I’m not saying that some people don’t have an effective way to manage time, stress, or particulars – like feeding a child. I’m just saying; don’t believe every Facebook status update you read. You either see the absolute worst part of a person’s day or the absolute best reflection of how they want people to see them. You don’t see the in between times – where most of our daily stress hangs out.

Here are some tips that help me manage the stress of balancing it all – family, clients, school drop off, school lunches, blog writing, networking, laundry, dishes – I’m getting tired thinking of it!

  • Don’t stress. Ha. But seriously. Come up with a plan of action, and stick to it.
  • Know what you have to do, and make time to do it. Lists work great for me, and seeing everything laid out on a calendar. Also, setting aside time during the day for specific tasks – like making school lunch after dinner – is helpful.
  • Know what you want to do, and make time to do it. Don’t forget to schedule time to take a breather. You need to refresh yourself to be a fully present mom, employee, friend, sister, etc. It’s not a luxury. It’s a necessity. In fact, check out my amazing friend Elizabeth Small, over at Small Steps Big Benefits, for her tips on time management and focusing on you!
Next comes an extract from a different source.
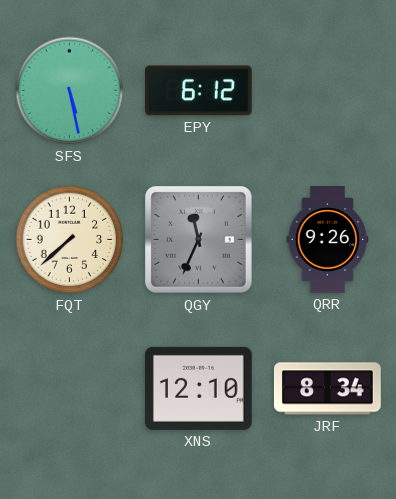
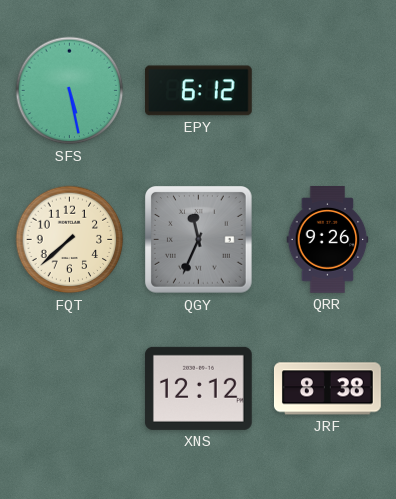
XNS: 12:10 -> 12:12
JRF: 8:34 -> 8:38
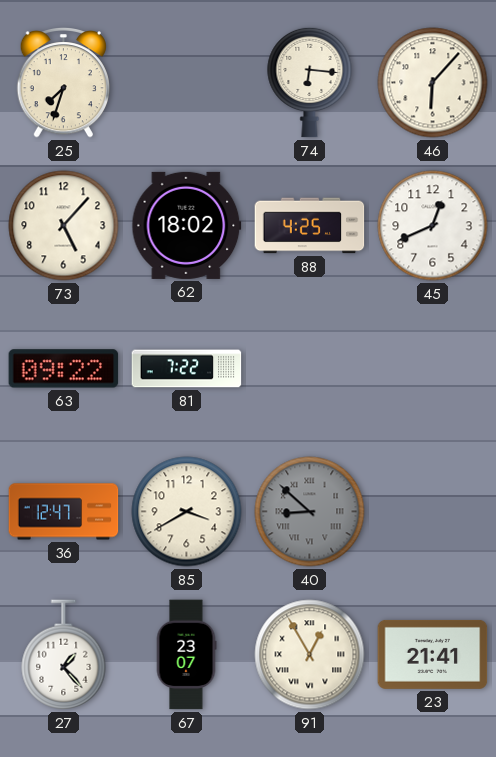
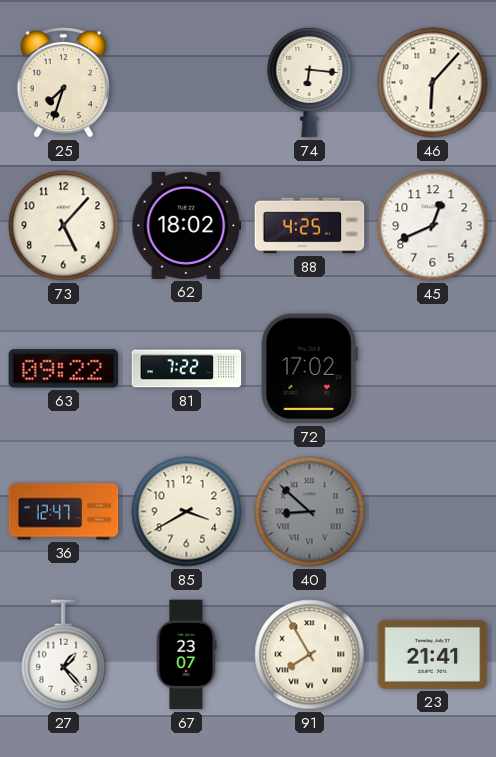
72: none -> 17:02
91: 12:55 -> 7:55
I always like to bring it back to feeding, because that’s why this blog and my services exist.

Here are three more tips, specifically related to managing the stress of mealtimes:

  • Keep a routine. Even if it is ‘loose’. Children like to know what is coming, and some semblance of a routine goes a long way to managing mealtime chaos.
  • Make sure your expectations are reasonable. Kids don’t eat a lot. Are you doling out adult sized portions, and expecting your child to clean their plate? Slow your roll sistah! Take a step back and reevaluate.
  • In regards to time – meals should be short and sweet for young kids. No more than 30 minutes, and that is pushing it!

How do you manage time, stress, and being the modern day super woman??